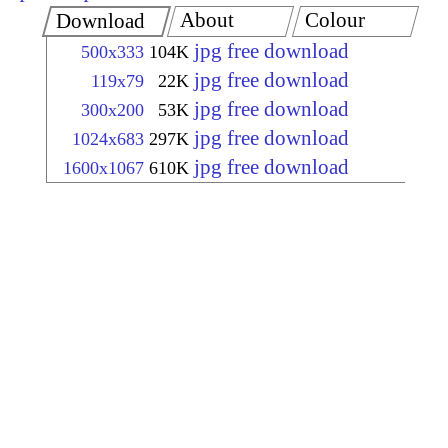
About
Colour
Download
jpg free download
500x333
104K
jpg free download
119x79
22K
jpg free download
300x200
53K
jpg free download
1024x683
297K
jpg free download
1600x1067
610K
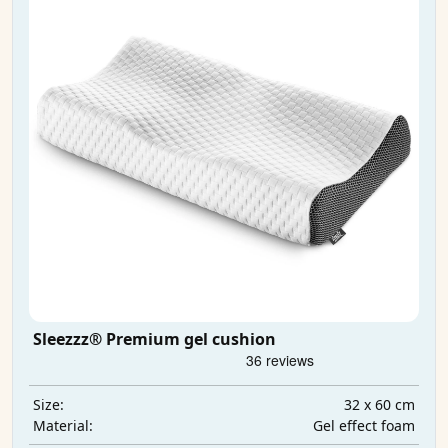
Sleezzz® Premium gel cushion
32 x 60 cm
Size:
Gel effect foam
Material:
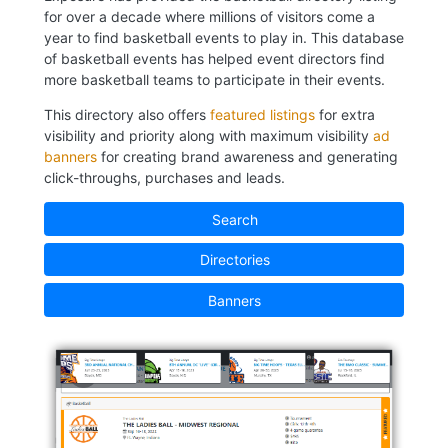
for over a decade where millions of visitors come a
year to find basketball events to play in. This database
of basketball events has helped event directors find
more basketball teams to participate in their events.
This directory also offers
featured listings
for extra
visibility and priority along with maximum visibility
ad
banners
for creating brand awareness and generating
click-throughs, purchases and leads.
Search
Directories
Banners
-------
Task statement:
Please transcribe exactly the lines from the start of the records through the line containing "year to find", leaving the pictures out.

Solution for this problem:
About
Colour
Download
jpg free download
500x333
104K
jpg free download
119x79
22K
jpg free download
300x200
53K
jpg free download
1024x683
297K
jpg free download
1600x1067
610K
Sleezzz® Premium gel cushion
32 x 60 cm
Size:
Gel effect foam
Material:
for over a decade where millions of visitors come a
year to find basketball events to play in. This database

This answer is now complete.